Placement, Locations, and Scheduling

KCP implements Compute as a Service via a concept of Transparent Multi Cluster (TMC). TMC means that Kubernetes clusters are attached to a kcp installation to execute workload objects from the users' workspaces by syncing these workload objects down to those clusters and the objects' status back up. This gives the illusion of native compute in KCP.

We call it Compute as a Service because the registered SyncTargets live in workspaces that are (normally) invisible to the users, and the teams operating compute can be different from the compute consumers.

The APIs used for Compute as a Service are:

1. scheduling.kcp.io/v1alpha1 – we call the outcome of this placement of namespaces.
2. workload.kcp.io/v1alpha1 – responsible for the syncer component of TMC.

Main Concepts

• SyncTarget in workload.kcp.io/v1alpha1 – representations of Kubernetes clusters that are attached to a kcp installation to execute workload objects from the users' workspaces. On a Kubernetes cluster, there is one syncer process for each SyncTarget object.

Sync targets are invisible to users, and (medium term) at most identified via a UID.

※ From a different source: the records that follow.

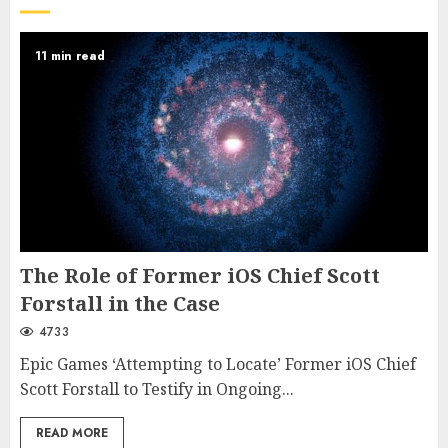
11 min read
The Role of Former iOS Chief Scott
Forstall in the Case
4733
Epic Games ‘Attempting to Locate’ Former iOS Chief
Scott Forstall to Testify in Ongoing...
READ MORE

• Location in scheduling.kcp.io/v1alpha1 – represents a collection of SyncTarget objects selected via instance labels, and exposes labels (potentially different from the instance labels) to the users to describe, identify and select locations to be used for placement of user namespaces onto sync targets.

Locations are visible to users, but owned by the compute service team, i.e. read-only to the users and only projected into their workspaces for visibility. A placement decision references a location by name.

SyncTargets in a Location are transparent to the user. Workloads should be able to seamlessly move from one SyncTarget to another within a Location, based on operational concerns of the compute service provider, like decommissioning a cluster, rebalancing capacity, or due to an outage of a cluster.

It is compute service's responsibility to ensure that for workloads in a location, to the user it looks like ONE cluster.

• Placement in scheduling.kcp.io/v1alpha1 – represents a selection rule to choose ONE Location via location labels, and bind the selected location to MULTIPLE namespaces in a user workspace. For Workspaces with multiple Namespaces, users can create multiple Placements to assign specific Namespace(s) to specific Locations.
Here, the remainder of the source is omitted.